Where the only non-exempt transfers made are the nominal transfers into the pilot trusts, this condition is likely to be satisfied. Although this seven-year cumulation period can be displaced when added property is given to the trust, when calculating the settlor’s cumulative total for the purposes of determining the amount of nil-rate band available to the trustees, transfers made on the same day are ignored. This means that, as the rules stand, although the sums are all added to the pilot trusts on the same day (the date of the settlor’s death), each trust benefits from its own nil-rate band so the possibility of IHT charges is substantially reduced.
Under the new regime, the related settlement rules become redundant and pilot trusts created after 6 June would each have to share a percentage of the settlor’s SNRB.
I shall now consider the position of trusts created on or before 6 June.
Under the revised proposals, existing trusts (those created on or before 6 June) will continue to be taxed under the current system but would also benefit from a simplified calculation method using the new standard rate of 6 per cent. This means such trusts would retain the nil-rate band available to them under the current rules.
Under the existing rules, the nil-rate band available to a trust on creation is adjusted to take into account any previous chargeable lifetime transfers made by the settlor. If there were no such transfers in the preceding seven years, the trust would have the benefit of a full nil-rate band on its creation. Any transfers out of the trust between 10-year anniversaries will also effectively reduce the nil-rate band accordingly.
Relief will be given for any period throughout the 10-year period when the trust did not consist wholly of relevant property.
All these rules will continue to apply so how will they affect the main types of trust used in financial planning?
First I will consider protection policies held subject to trusts other than bare trusts such as discretionary and flexible interest in possession trusts. Existing trusts (those created prior to 7 June) retain the benefit of their own nil-rate band as calculated under the current rules but adjusted to take account of the settlor’s cumulative total of chargeable transfers in the seven-year period prior to the commencement of the trust.
The exception is where additions are made to a pre-7 June trust after 6 June. In such cases, the additions will be treated as a separate fund within the trust which will be taxed in accordance with the new rules. For the purpose of calculating 10-yearly and exit charges, HMRC would work from the original trust commencement date and apply the 40ths rule for the length of time the new funds had been relevant property.

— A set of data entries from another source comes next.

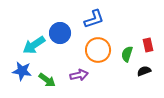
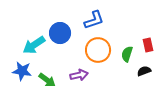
blue L-shape: moved 1 px down
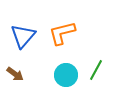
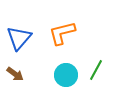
blue triangle: moved 4 px left, 2 px down
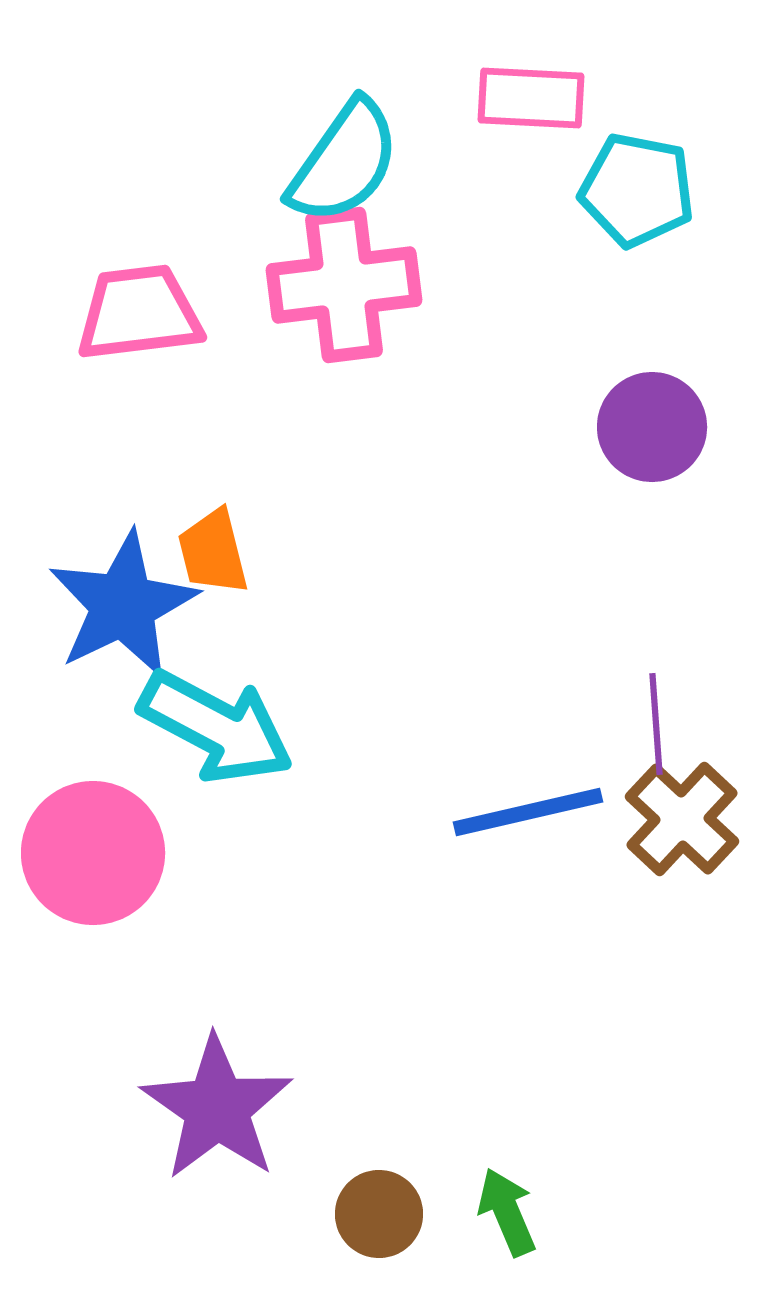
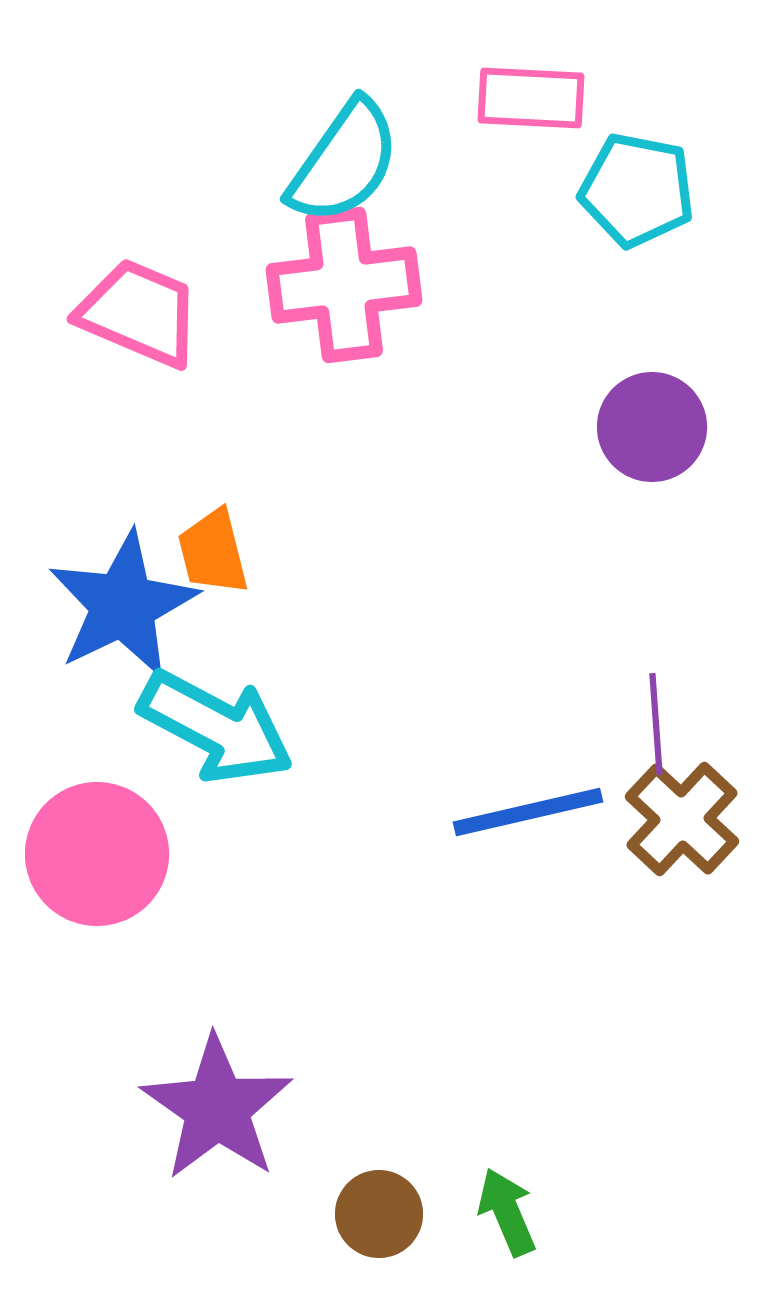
pink trapezoid: rotated 30 degrees clockwise
pink circle: moved 4 px right, 1 px down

Most protection policies are regular-premium policies and so, theoretically, the regular premiums could fall to be treated as additions to the trust. However, one would hope an exception will be made for regular premiums in the same way that relief was given for the payment of regular premiums to pre-22 March 2006 trust policies when flexible interest in possession trusts were brought into the relevant property regime in 2006.
Next week I will continue looking at other trust arrangements used in IHT planning.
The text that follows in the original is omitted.